- [Source records]:
- Opening Delimiter -

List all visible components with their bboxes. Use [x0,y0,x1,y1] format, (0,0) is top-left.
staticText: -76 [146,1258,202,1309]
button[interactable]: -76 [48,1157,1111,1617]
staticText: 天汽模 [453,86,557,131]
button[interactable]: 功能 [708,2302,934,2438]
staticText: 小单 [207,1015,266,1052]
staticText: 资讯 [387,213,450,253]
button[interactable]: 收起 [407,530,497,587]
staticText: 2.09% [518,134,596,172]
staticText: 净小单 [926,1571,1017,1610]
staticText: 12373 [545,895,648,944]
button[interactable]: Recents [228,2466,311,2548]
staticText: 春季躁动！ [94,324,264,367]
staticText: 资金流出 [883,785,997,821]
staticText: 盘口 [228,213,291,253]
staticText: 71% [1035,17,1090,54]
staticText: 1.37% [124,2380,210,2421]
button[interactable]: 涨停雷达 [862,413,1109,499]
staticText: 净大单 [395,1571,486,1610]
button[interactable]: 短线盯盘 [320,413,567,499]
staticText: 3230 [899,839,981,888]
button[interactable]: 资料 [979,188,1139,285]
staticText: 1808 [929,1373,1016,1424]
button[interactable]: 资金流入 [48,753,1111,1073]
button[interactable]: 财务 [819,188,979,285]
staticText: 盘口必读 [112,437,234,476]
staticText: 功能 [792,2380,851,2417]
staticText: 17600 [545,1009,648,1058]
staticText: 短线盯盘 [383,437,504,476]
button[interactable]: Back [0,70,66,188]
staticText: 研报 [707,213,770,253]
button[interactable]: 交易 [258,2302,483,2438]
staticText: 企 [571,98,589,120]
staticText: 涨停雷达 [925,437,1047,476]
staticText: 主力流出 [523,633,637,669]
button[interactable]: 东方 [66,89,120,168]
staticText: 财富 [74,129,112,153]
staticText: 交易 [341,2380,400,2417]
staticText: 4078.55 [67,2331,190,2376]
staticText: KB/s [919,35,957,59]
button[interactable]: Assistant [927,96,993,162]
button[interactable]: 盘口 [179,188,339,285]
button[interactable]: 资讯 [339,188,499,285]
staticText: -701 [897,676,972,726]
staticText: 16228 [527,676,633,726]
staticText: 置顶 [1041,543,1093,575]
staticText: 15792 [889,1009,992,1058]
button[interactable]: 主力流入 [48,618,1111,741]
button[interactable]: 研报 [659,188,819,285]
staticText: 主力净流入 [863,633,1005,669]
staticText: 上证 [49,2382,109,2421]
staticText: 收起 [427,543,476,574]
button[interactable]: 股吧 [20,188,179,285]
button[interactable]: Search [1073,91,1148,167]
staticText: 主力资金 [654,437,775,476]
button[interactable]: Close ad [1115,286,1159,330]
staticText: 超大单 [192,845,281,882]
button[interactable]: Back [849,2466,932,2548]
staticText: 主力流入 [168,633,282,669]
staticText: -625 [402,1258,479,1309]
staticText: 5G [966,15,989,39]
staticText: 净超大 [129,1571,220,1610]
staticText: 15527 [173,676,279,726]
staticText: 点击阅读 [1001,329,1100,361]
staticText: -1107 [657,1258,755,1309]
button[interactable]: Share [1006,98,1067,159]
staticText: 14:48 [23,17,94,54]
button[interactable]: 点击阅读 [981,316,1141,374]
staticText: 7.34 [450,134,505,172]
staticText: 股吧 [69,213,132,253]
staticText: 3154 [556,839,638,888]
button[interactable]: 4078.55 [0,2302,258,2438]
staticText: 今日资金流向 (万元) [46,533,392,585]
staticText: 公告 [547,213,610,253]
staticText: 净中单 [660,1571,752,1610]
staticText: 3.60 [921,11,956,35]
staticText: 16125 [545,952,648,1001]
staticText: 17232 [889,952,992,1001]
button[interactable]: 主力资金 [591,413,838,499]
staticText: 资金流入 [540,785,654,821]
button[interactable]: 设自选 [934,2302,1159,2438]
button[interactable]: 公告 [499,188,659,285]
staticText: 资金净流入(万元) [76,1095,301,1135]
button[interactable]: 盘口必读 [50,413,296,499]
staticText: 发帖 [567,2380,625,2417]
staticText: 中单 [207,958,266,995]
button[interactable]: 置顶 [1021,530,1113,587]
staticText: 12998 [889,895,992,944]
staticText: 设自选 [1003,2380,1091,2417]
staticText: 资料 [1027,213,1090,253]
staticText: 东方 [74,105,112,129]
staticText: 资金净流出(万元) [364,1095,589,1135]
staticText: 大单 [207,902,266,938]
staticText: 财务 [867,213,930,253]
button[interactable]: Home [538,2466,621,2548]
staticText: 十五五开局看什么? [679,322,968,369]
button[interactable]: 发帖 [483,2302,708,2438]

- Closing Delimiter -
- Opening Delimiter -

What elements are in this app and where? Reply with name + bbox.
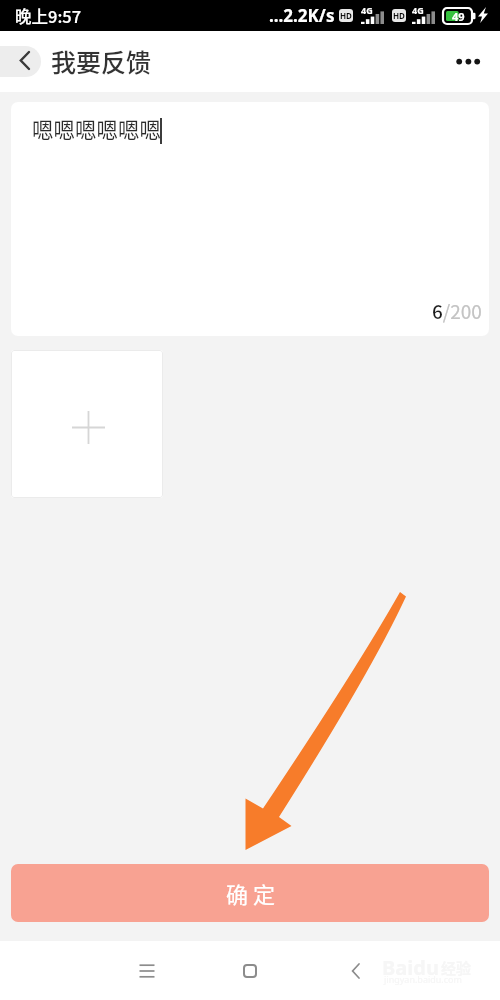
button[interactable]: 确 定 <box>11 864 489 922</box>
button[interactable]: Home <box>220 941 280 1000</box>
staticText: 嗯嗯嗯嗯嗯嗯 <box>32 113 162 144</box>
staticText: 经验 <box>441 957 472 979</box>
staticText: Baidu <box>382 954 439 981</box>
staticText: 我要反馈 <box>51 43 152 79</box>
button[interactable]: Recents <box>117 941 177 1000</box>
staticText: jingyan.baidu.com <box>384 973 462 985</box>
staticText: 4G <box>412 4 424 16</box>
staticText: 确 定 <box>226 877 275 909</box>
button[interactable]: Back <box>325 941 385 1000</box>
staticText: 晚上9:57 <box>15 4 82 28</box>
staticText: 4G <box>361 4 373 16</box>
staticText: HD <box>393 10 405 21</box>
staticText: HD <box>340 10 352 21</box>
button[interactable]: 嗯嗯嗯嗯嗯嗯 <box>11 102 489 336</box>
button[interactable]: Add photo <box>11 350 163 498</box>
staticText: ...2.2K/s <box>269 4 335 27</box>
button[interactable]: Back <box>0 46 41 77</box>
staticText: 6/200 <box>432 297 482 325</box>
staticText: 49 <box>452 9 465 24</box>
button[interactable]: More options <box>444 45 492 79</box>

- Closing Delimiter -

- [What to produce]: Scan the data above for the word "Recents", then copy every line that holds it.

- [Response for this exercise]:
button[interactable]: Recents [228,2466,311,2548]
button[interactable]: Recents <box>117 941 177 1000</box>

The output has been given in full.